Francesca was lying on the floor. There was broken glass all around. Herbs strewn across one of the worktables. Sparkling in the sunlight was the red crystal jar, still full. She had not taken the seeing herbs or any of the mixture I mixed last.

Jane was nowhere in sight.

I rushed over to the old woman and felt for a pulse. It was faint, but there. The Klan poster and a little collar with a bell was on the floor beside her.

She started to rouse.

“Don't move,” I ordered. “Lie still. I'm going to the car and I'll call the hospital. They'll have an ambulance here immediately.”

“No. No.” She tried to roll to one side so she could push herself up with her elbow. “No. Tea. Protection.”

There was a cup on the table and glass of water. I gave her the water first, then held the cup to her lips. She took a couple of more sips. “Now you.”

“An ambulance. I need to get to the satellite phone in my car and call an ambulance. “

“No. Protection first. Both of us. Protection first.” Her voice rose.

Her pulse accelerated so rapidly I knew she was on the verge of a stroke. Not wanting to upset her, I finished the cup.

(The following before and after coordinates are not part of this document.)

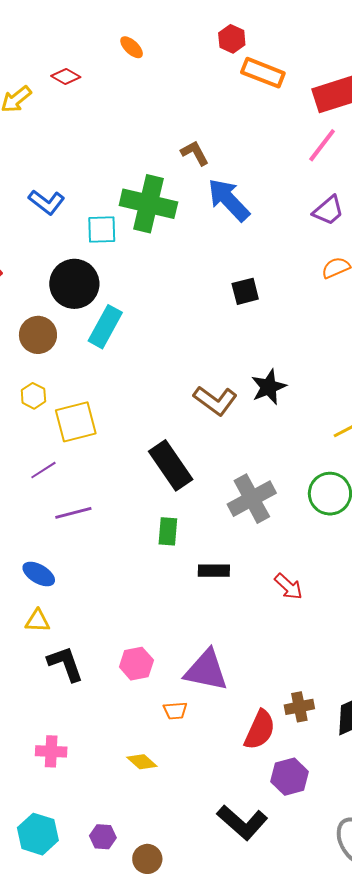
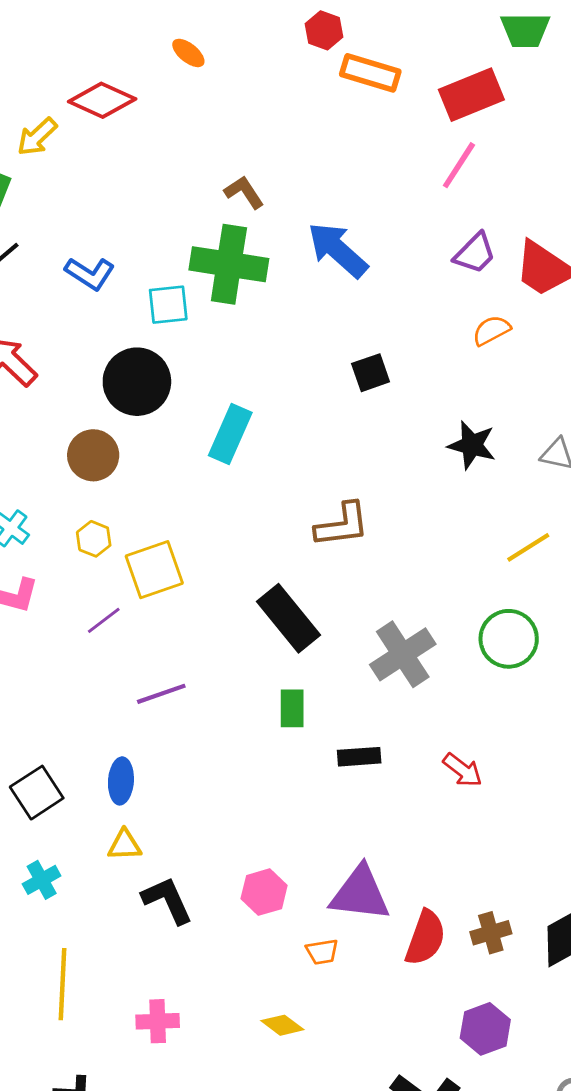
red diamond: (66, 77) -> (102, 100), size x1.6
brown L-shape: (195, 153) -> (244, 192), moved
cyan rectangle: (105, 327) -> (230, 434), moved
black star: (269, 387) -> (472, 445), moved, turned -30
brown L-shape: (215, 401) -> (342, 525), turned -39
purple line: (43, 470) -> (104, 620), moved
blue ellipse: (39, 574) -> (121, 781), turned 68
red semicircle: (260, 730) -> (425, 938), moved

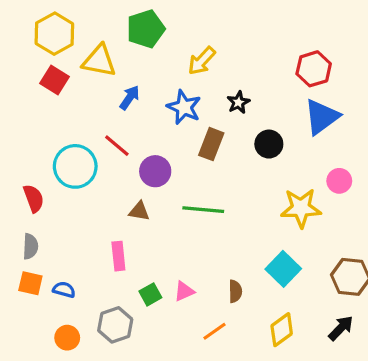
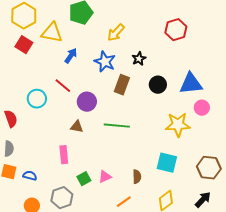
red hexagon: (314, 69) -> (176, 30), moved
blue triangle: (322, 117) -> (191, 84), moved, turned 30
cyan circle: (75, 166) -> (37, 99), size x0.7
cyan square: (283, 269) -> (167, 163), turned -30

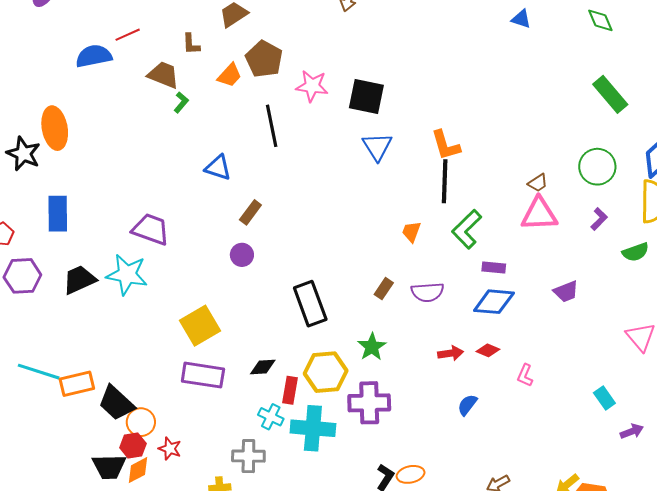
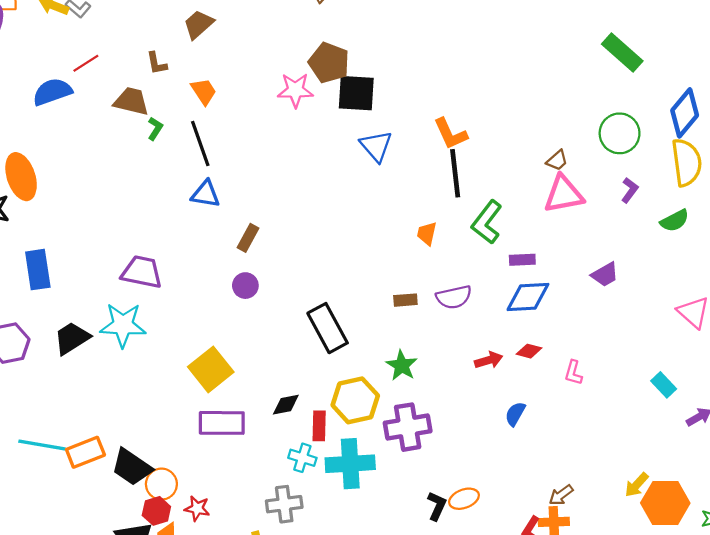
brown pentagon: (264, 59) -> (329, 63), moved
orange trapezoid: (230, 75) -> (204, 91), turned -68
black line: (272, 126) -> (200, 144), moved
brown rectangle: (384, 289) -> (405, 300), turned 60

“You have your owl amulet?” Her voice faltered.

“Yes.”

“Must try. Must try to protect you. Put your soul in the mirror.
Get me a mirror.”

“No. The ambulance first.”

“No. You.”

Her breathing quickened again. Her heart beat faster. I saw a hand mirror on the work table and brought it to her. She quieted. I held the mirror up to my face and she began to chant. I impatiently repeated words I didn't understand.

“Where is Jane?”

She closed her eyes for a second and her breath faltered. Her eyes drifted to the poster and the little collar. “Her family. It was her family. They had the collar. Didn't need to
see.
She brought the evidence with her.”

“Francesca, no! I still can't believe it. Where is she?”

Her pulse galloped.

“Jane,” she whispered. “Jane Jordan. Danger. Danger.” She glanced toward the door that led to the rest of the house.

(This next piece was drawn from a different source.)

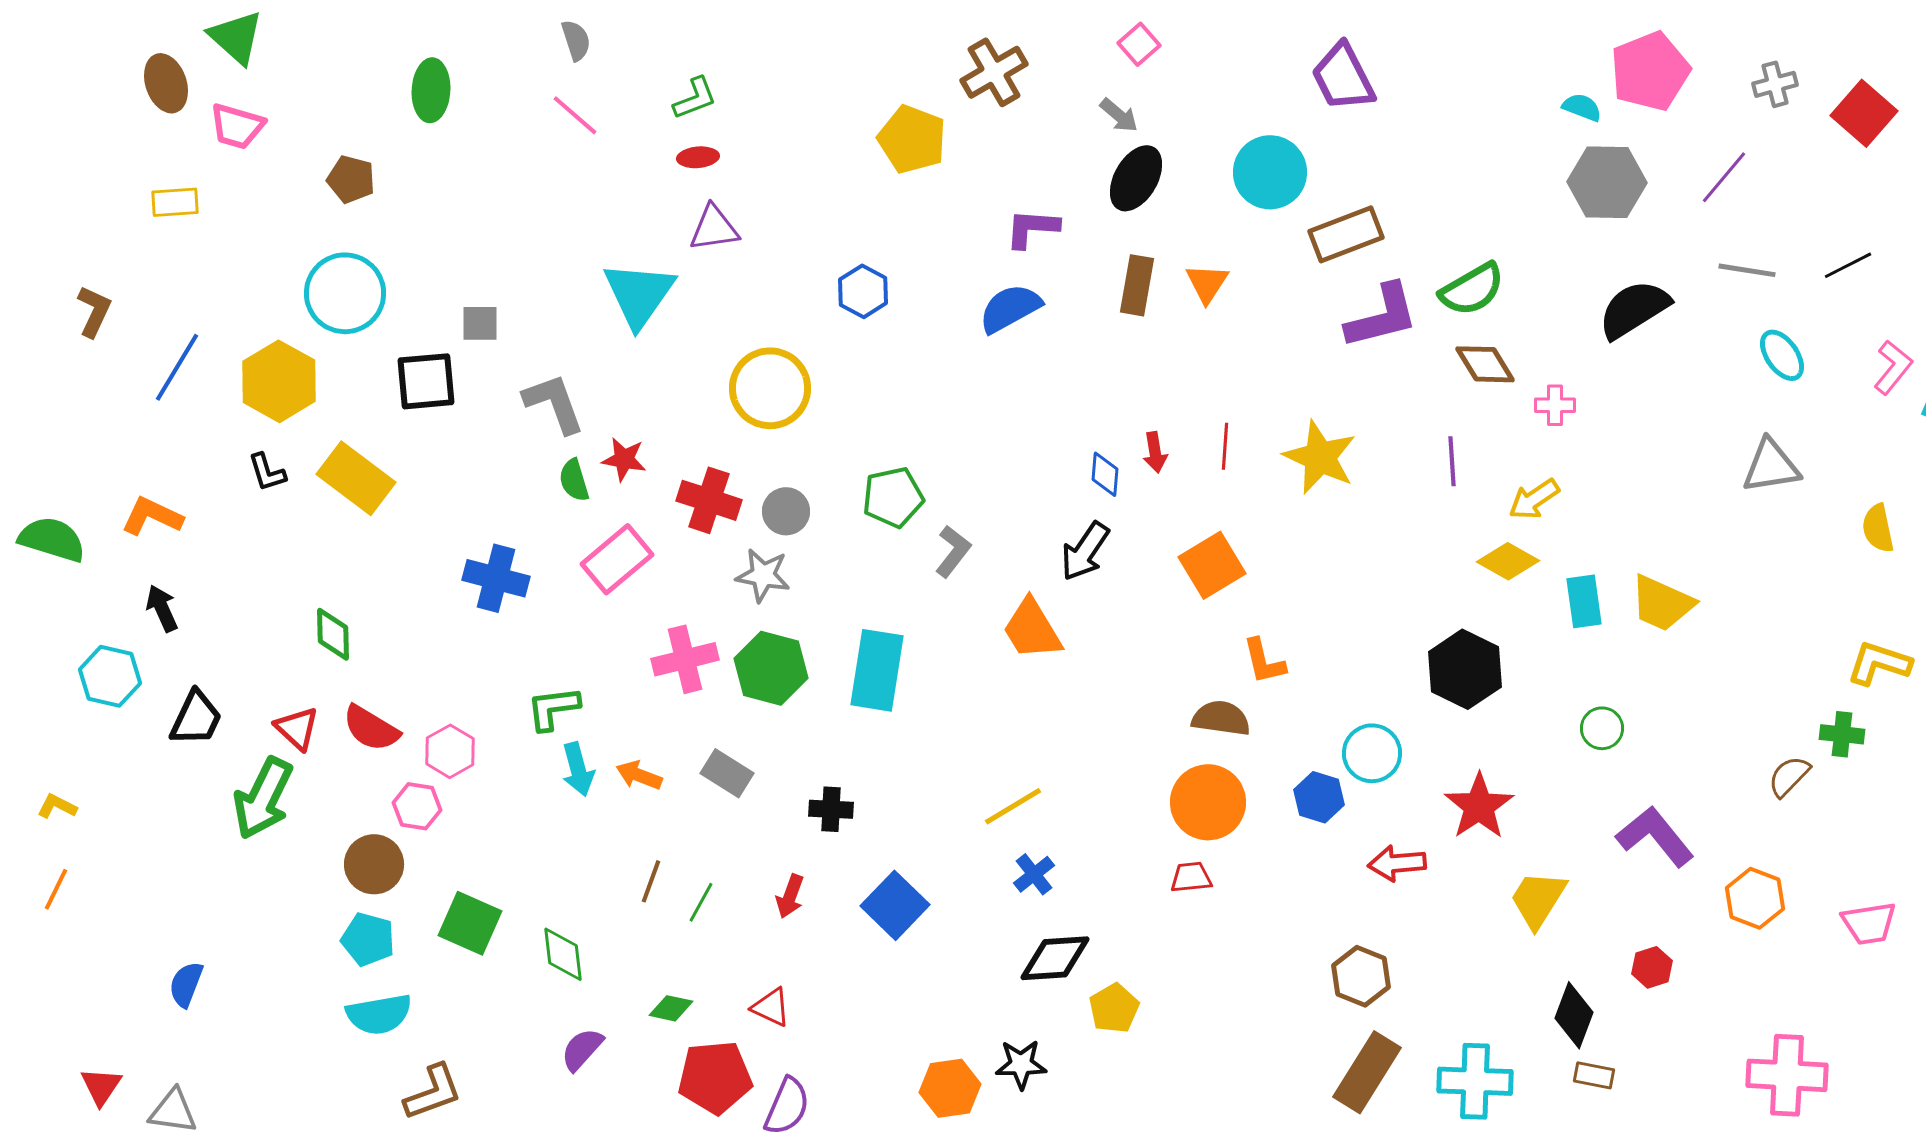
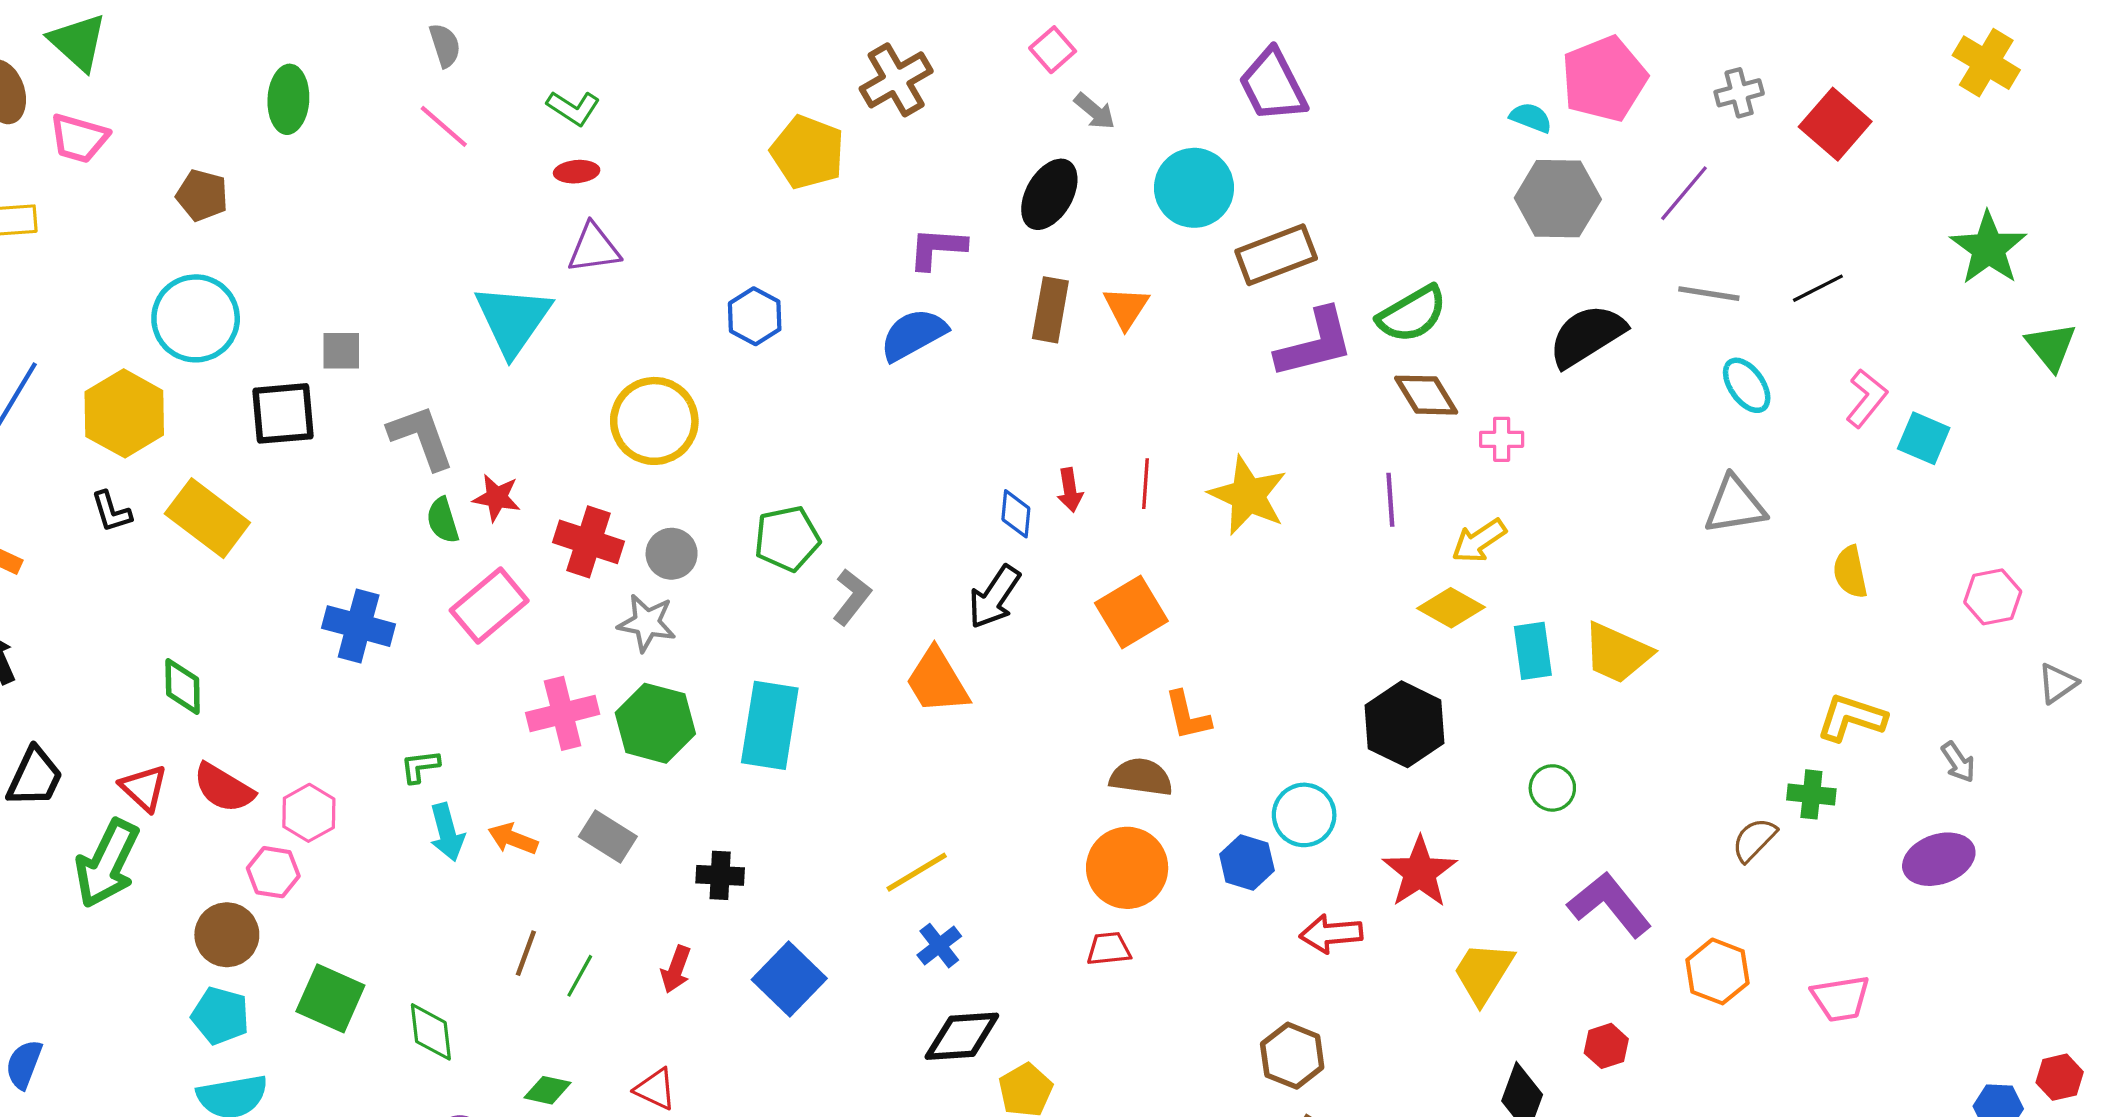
green L-shape: (695, 98) -> (573, 108), turned 54
gray arrow: (1119, 115) -> (1095, 111), moved
green L-shape: (553, 708) -> (420, 766), size x0.7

I rose. My mind raced. I had come here without a gun or any kind of weapon. I didn't dare go to the car and call for help. I could not risk leaving Francesca here alone for even a second if she was trying to tell me Jane Jordan was in the next room.

The quiet little worker bee I had trusted.

I looked around. I didn't know what I would be dealing with. I tiptoed to one of the worktables and grabbed a granite pestle.

My heart pounded. Blood throbbed in my temples. I eased over to the door. I carefully twisted the crystal knob.

Jane Jordan wriggled on the floor.

Her mouth, hands, and feet were bound with duct tape.